On Earth, Nasmeth’s announcement goes viral. An old roommate of Zaya’s speaks up and claims he is a psychopath. Nasmeth’s father reveals that Nasmeth was expelled as an eighth grader for violently retaliating against his bullies with a baseball bat. The two men’s respective factions riot and fight with one another; many civilians die.
On the ship, Nasmeth confronts Zaya with a wrench. The two square off in a zero-gravity battle. Blood floats and spirals around them. Nasmeth hits Zaya right in the temple with his wrench and has the opportunity to finish him off, but can’t. In the hubbub, the ship is thrown slightly off-course, losing years worth of time. Nasmeth records a message for Earth mission control, letting them know he didn’t go through with his murder plot.

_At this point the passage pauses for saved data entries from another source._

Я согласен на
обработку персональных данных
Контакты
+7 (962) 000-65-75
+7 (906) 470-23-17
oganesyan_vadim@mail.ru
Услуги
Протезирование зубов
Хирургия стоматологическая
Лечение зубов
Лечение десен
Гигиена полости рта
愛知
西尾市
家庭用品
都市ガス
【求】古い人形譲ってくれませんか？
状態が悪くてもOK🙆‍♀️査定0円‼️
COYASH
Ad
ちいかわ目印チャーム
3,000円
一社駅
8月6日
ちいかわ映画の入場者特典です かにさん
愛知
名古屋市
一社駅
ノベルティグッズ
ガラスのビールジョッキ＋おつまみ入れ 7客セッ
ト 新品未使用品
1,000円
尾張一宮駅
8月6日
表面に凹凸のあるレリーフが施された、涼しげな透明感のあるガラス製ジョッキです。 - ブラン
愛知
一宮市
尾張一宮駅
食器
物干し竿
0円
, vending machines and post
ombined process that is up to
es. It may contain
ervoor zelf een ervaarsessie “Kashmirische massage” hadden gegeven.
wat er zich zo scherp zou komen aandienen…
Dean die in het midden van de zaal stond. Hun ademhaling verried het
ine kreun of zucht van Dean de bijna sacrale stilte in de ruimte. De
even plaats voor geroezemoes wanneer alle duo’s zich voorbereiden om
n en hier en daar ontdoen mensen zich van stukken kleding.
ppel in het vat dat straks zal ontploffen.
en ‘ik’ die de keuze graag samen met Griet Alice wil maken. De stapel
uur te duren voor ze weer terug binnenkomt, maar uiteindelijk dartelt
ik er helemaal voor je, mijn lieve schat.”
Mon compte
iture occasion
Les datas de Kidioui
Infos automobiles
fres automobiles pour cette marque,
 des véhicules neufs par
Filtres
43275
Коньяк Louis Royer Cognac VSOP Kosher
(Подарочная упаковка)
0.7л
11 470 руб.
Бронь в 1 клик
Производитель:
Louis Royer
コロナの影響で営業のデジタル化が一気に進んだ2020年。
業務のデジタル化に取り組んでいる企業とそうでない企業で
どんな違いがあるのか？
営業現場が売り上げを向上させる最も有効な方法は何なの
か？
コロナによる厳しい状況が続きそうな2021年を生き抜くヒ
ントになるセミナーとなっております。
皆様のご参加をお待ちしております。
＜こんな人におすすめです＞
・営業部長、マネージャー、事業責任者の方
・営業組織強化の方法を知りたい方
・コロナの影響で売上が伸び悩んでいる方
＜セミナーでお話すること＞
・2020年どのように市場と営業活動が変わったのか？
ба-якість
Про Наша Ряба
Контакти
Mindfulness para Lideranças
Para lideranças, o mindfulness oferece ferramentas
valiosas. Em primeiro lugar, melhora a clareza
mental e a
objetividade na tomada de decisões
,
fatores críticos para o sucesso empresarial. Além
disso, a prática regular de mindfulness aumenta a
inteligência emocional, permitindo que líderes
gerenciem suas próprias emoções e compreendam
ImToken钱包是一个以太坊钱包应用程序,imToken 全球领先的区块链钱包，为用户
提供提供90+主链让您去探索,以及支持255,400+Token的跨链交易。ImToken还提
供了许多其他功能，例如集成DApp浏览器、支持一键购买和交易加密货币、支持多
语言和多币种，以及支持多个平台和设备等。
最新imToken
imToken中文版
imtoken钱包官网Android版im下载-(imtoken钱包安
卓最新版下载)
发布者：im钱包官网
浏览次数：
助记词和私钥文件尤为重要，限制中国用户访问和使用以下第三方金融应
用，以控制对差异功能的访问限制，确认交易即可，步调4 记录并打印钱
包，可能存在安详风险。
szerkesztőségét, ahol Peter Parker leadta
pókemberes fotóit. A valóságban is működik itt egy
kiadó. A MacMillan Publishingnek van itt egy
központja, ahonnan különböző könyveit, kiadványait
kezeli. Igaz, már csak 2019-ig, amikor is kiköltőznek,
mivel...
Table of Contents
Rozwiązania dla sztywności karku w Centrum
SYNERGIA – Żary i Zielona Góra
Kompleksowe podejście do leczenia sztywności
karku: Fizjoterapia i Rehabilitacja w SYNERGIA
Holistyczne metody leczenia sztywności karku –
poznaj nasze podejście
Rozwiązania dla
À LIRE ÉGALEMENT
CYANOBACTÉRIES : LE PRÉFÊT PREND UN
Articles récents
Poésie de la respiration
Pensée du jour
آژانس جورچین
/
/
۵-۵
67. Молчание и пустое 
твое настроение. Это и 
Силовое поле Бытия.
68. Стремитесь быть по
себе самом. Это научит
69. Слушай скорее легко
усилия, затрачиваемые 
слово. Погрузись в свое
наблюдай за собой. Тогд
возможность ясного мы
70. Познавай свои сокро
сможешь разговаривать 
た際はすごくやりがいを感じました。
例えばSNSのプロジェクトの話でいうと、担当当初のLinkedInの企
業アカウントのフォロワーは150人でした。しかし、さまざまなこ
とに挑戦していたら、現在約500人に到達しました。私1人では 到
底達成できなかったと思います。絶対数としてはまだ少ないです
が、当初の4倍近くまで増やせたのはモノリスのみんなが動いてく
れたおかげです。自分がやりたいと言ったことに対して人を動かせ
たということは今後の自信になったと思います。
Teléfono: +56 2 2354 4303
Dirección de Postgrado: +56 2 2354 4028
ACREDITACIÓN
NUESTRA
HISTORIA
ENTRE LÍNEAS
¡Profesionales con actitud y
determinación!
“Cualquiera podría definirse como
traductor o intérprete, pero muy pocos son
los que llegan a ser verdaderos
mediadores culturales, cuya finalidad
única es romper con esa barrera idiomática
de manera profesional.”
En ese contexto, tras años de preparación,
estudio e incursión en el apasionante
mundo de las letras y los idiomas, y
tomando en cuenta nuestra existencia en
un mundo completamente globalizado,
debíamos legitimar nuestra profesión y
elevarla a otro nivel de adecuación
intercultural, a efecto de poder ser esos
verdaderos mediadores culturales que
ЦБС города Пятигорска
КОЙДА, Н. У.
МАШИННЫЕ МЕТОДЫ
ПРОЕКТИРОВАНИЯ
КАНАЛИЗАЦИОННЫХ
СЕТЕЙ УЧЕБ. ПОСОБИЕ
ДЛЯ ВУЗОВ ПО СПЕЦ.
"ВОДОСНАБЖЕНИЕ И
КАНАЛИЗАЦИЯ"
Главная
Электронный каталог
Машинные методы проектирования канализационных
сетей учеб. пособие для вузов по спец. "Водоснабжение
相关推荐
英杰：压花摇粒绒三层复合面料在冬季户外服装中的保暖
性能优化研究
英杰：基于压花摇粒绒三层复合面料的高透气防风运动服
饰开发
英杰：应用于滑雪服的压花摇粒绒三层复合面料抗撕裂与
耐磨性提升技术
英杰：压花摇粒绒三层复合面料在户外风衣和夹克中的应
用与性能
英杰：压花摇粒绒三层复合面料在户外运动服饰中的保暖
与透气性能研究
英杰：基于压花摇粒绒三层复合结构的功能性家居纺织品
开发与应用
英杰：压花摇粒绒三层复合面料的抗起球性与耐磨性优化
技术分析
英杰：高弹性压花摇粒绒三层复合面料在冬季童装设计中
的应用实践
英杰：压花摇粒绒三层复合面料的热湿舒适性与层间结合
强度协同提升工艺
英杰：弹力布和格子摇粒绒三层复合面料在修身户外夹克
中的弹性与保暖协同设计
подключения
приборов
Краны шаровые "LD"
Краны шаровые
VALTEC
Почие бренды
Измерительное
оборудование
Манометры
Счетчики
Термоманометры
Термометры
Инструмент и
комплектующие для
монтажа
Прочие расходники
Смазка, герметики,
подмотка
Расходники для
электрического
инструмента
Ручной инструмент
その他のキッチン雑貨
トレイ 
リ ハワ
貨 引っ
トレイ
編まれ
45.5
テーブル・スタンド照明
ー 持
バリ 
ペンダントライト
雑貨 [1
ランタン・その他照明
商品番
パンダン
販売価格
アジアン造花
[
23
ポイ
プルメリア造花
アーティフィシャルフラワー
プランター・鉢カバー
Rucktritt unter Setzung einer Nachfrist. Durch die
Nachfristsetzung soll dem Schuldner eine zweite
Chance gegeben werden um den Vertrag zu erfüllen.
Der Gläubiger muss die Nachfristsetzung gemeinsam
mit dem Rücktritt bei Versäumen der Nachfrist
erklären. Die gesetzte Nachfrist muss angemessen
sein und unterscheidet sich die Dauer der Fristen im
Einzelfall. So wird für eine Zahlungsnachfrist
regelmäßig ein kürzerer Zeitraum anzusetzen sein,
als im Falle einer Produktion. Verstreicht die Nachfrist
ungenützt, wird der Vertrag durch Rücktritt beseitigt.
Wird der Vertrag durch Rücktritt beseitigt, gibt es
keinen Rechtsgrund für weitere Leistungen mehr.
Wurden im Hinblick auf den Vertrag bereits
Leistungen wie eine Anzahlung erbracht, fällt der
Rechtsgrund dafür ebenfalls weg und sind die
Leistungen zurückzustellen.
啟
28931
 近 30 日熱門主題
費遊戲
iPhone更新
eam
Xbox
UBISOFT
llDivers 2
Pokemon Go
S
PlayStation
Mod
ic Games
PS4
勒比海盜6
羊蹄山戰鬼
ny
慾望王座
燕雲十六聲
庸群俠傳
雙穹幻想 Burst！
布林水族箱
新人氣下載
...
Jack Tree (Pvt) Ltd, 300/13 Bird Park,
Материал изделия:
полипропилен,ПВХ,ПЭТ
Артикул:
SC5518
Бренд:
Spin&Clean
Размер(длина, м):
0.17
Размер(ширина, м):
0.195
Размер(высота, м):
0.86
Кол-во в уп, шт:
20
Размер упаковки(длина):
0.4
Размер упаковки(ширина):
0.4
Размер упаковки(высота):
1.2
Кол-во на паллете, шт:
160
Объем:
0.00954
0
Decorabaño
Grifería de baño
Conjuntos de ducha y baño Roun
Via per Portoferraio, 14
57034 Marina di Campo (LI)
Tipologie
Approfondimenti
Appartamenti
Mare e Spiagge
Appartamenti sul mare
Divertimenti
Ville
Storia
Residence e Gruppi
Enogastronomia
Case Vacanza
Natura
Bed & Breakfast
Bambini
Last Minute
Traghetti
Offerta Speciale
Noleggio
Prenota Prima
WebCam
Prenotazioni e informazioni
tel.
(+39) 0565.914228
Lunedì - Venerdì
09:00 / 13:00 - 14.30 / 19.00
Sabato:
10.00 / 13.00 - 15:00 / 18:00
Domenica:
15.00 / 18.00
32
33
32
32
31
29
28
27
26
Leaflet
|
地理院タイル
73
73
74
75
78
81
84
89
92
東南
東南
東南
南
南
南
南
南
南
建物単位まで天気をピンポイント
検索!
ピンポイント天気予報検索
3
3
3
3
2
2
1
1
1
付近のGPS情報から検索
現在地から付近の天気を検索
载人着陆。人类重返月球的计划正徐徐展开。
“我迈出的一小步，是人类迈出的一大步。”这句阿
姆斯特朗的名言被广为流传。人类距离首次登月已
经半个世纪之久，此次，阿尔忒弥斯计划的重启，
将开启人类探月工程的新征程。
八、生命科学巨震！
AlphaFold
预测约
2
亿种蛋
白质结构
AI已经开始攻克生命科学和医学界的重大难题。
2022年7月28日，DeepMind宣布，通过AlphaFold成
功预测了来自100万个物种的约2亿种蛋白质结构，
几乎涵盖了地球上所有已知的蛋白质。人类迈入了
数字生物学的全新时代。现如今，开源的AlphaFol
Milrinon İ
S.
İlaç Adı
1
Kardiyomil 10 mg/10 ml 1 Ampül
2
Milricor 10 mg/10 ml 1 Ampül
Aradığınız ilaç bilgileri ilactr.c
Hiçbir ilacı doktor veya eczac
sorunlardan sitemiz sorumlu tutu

When the technicians receive the message on Earth, they notice a shadow moving in the background at the very end of Nasmeth’s video—Zaya was still alive and was waiting for Nasmeth to finish recording, after which he killed Nasmeth.
Many years later, the flight crew and blastocysts have been thawed and the ship reaches its destinations. The first two exoplanets are not suitable for life, but the third one is deemed adequate and the crew settles there.
They receive a message from Earth: from the President, originally sent decades earlier, instructing Nasmeth not to kill Zaya. Many of the crew members bear Zaya’s name, but no one remembers Nasmeth. They check the flight crew history … and Nasmeth is nowhere to be found—Zaya has erased his existence.
But the ship’s new commander recognizes Nasmeth’s name—he has seen it scratched into an odd door in the storeroom. The commander, whose wife is one of Zaya’s grandchildren, scratches out Nasmeth’s name on the door until it is gone.